> YOUR OBJECTIVE
Nothing but the pictures should be left out when the entries below are duplicated.

> INFORMATION SUPPLIED
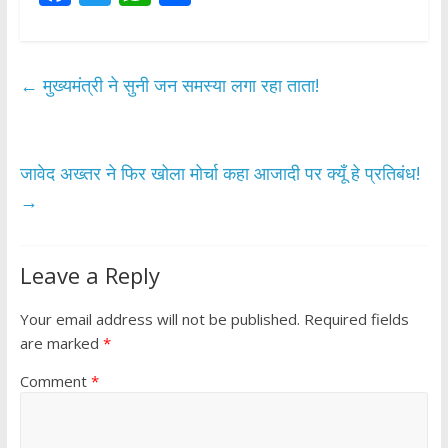
ac
w
h
h
e
itt
at
ar
b
er
s
e
←
मुख्यमंत्री ने सुनी जन समस्या लगा रहा ताता!
o
A
o
p
k
p
जावेद अख्तर ने फिर खोला मोर्चा कहा आजादी पर क्यूँ हे प्रतिबंध!
→
Leave a Reply
Your email address will not be published.
Required fields
are marked
*
Comment
*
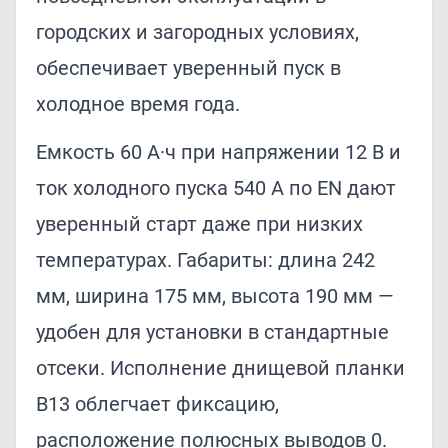
городских и загородных условиях,
обеспечивает уверенный пуск в
холодное время года.
Емкость 60 А·ч при напряжении 12 В и
ток холодного пуска 540 A по EN дают
уверенный старт даже при низких
температурах. Габариты: длина 242
мм, ширина 175 мм, высота 190 мм —
удобен для установки в стандартные
отсеки. Исполнение днищевой планки
B13 облегчает фиксацию,
расположение полюсных выводов 0.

> WRITTEN ANSWER
ac
w
h
h
e
itt
at
ar
b
er
s
e
←
मुख्यमंत्री ने सुनी जन समस्या लगा रहा ताता!
o
A
o
p
k
p
जावेद अख्तर ने फिर खोला मोर्चा कहा आजादी पर क्यूँ हे प्रतिबंध!
→
Leave a Reply
Your email address will not be published.
Required fields
are marked
*
Comment
*
городских и загородных условиях,
обеспечивает уверенный пуск в
холодное время года.
Емкость 60 А·ч при напряжении 12 В и
ток холодного пуска 540 A по EN дают
уверенный старт даже при низких
температурах. Габариты: длина 242
мм, ширина 175 мм, высота 190 мм —
удобен для установки в стандартные
отсеки. Исполнение днищевой планки
B13 облегчает фиксацию,
расположение полюсных выводов 0.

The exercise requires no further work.